Note that, for convenience, we have absorbed the spacetime smearing function in the definition of the detector current operator, i.e., \({\hat{J}}_{\nu }({\textsf {x}}):=\Lambda _{\nu }({\textsf {x}})\hat{{\mathcal {J}}}_{\nu }({\textsf {x}})\) (comparing with (14)). If we assume that the state is initially uncorrelated, i.e. \({\hat{\rho }}_{\text {initial}}={\hat{\rho }}_{\textsc {a}} \otimes {\hat{\rho }}_{\textsc {b}}\otimes {\hat{\rho }}_{\phi }\), the general expression for signalling is [66]

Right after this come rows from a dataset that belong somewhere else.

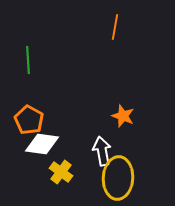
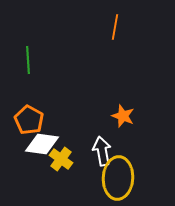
yellow cross: moved 13 px up
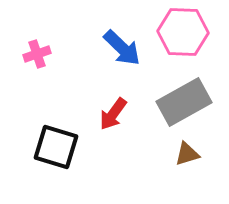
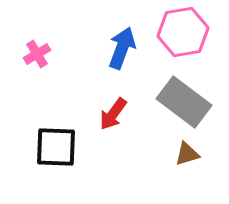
pink hexagon: rotated 12 degrees counterclockwise
blue arrow: rotated 114 degrees counterclockwise
pink cross: rotated 12 degrees counterclockwise
gray rectangle: rotated 66 degrees clockwise
black square: rotated 15 degrees counterclockwise
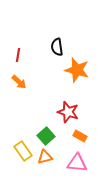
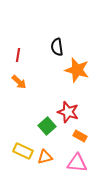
green square: moved 1 px right, 10 px up
yellow rectangle: rotated 30 degrees counterclockwise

$$\begin{aligned} {\hat{\rho }}^{(2)}_{\textsc {b},\text {sign}}=-\text {i}[{{\hat{\Sigma }}},{\hat{\rho }}_{\textsc {b}}] \,\,\, \text {where}\,\,\, {{\hat{\Sigma }}}=\int \int \text {d}V\text {d}V' \langle {{\hat{J}}}_\textsc {a}( {\textsf {x}}')\rangle G_\textsc {r}( {\textsf {x}},{\textsf {x}}'){{\hat{J}}}_\textsc {b}( {\textsf {x}}) \end{aligned}$$

(22)

and where \(G_\textsc {r}({\textsf {x}},{\textsf {x}}')\) is the retarded Green’s function⁵⁰. We see that, for general switching functions (dropping the assumption that the switching functions are compactly supported and non-overlapping), the role of the field commutator in (19) is played by the field’s retarded Green’s function in (21).

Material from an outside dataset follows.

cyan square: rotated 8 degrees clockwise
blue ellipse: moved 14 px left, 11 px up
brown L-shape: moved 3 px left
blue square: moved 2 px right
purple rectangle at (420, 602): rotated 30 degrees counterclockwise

The operator \({\hat{\Sigma }}\) can be understood as the current associated with detector B smeared by the propagated expectation value of the current associated with detector A. In the case of the massless Klein-Gordon field in a 3+1 dimensional flat spacetime, for instance, the propagator takes the familiar form of the Lienard-Wiechert potentials

$$\begin{aligned} G_{\textsc {r}}[\langle {{\hat{J}}}_\textsc {a}\rangle ](t, {\varvec{x}})=\int \text {d}^3{\varvec{x}}' \frac{\langle {{\hat{J}}}_\textsc {a}\rangle (t_{\textsc {r}},{\varvec{x}}' )}{2|{\varvec{x}}-{\varvec{x}}'|} \end{aligned}$$

(23)

where \(t_{\textsc {r}}=t-|{\varvec{x}}'|\) is the retarded time. We see that the operator \({\hat{\Sigma }}\) carries all the information about the signalling from detector A to B. In [66] it was shown that the variance of \({\hat{\Sigma }}\) bounds the Fisher information of B, i.e., the information that detector B can ‘learn’ about the coupling of A to the same quantum field. Again, we notice that if the ‘source’ \(\langle {{\hat{J}}}_\textsc {a}( {\textsf {x}}')\rangle\) is spacelike separated from the ‘receiver’ \({\hat{J}}_\textsc {b}\), \({\hat{\Sigma }}\) is the zero operator and there is no superluminal signalling. This is because \(G_\textsc {r}( {\textsf {x}},{\textsf {x}}')\langle {{\hat{J}}}_\textsc {a}( {\textsf {x}}')\rangle\) is supported in the future lightcone of A’s interaction region. Nevertheless, it is quite common in the detector literature to use smearing functions that are not compactly supported. For example, Gaussian smearings are chosen for the sake of computational convenience and analytical results.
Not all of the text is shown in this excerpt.